TASK DIRECTIONS >>
All the records that follow need to be reproduced exactly. Omit the images.

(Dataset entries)
######
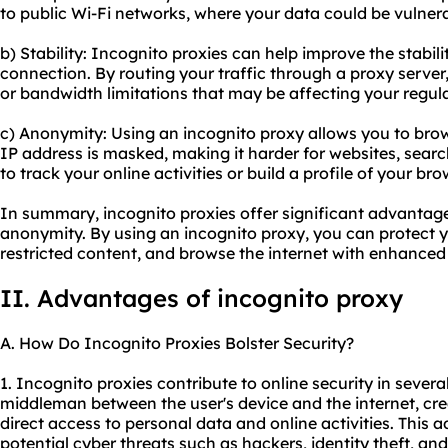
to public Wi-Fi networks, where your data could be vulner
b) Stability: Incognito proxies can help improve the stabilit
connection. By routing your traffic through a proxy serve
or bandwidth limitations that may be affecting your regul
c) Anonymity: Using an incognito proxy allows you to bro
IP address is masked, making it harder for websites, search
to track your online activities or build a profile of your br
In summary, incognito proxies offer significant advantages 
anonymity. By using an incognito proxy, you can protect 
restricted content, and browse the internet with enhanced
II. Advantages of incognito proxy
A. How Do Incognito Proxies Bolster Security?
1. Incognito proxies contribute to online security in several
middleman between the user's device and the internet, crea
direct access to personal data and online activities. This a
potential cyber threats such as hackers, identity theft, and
######
TASK ANSWER >>
to public Wi-Fi networks, where your data could be vulner
b) Stability: Incognito proxies can help improve the stabilit
connection. By routing your traffic through a proxy serve
or bandwidth limitations that may be affecting your regul
c) Anonymity: Using an incognito proxy allows you to bro
IP address is masked, making it harder for websites, search
to track your online activities or build a profile of your br
In summary, incognito proxies offer significant advantages 
anonymity. By using an incognito proxy, you can protect 
restricted content, and browse the internet with enhanced
II. Advantages of incognito proxy
A. How Do Incognito Proxies Bolster Security?
1. Incognito proxies contribute to online security in several
middleman between the user's device and the internet, crea
direct access to personal data and online activities. This a
potential cyber threats such as hackers, identity theft, and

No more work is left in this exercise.